## Task item
Everything from the line with "voir l'offre" to the final line of the records should be reproduced word for word, with both of those lines kept.

--*--

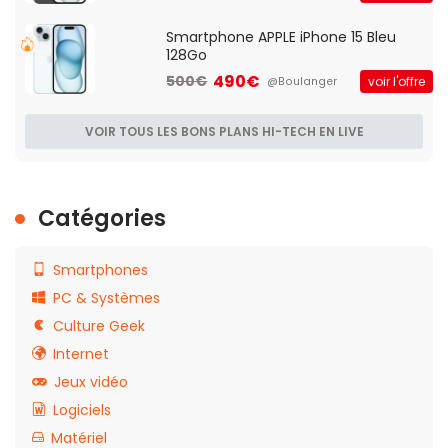
Smartphone APPLE iPhone 15 Bleu
128Go
490€
500€
voir l'offre
@Boulanger
VOIR TOUS LES BONS PLANS HI-TECH EN LIVE
Catégories
Smartphones
PC & Systèmes
Culture Geek
Internet
Jeux vidéo
Logiciels
Matériel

--*--

## Response below
voir l'offre
@Boulanger
VOIR TOUS LES BONS PLANS HI-TECH EN LIVE
Catégories
Smartphones
PC & Systèmes
Culture Geek
Internet
Jeux vidéo
Logiciels
Matériel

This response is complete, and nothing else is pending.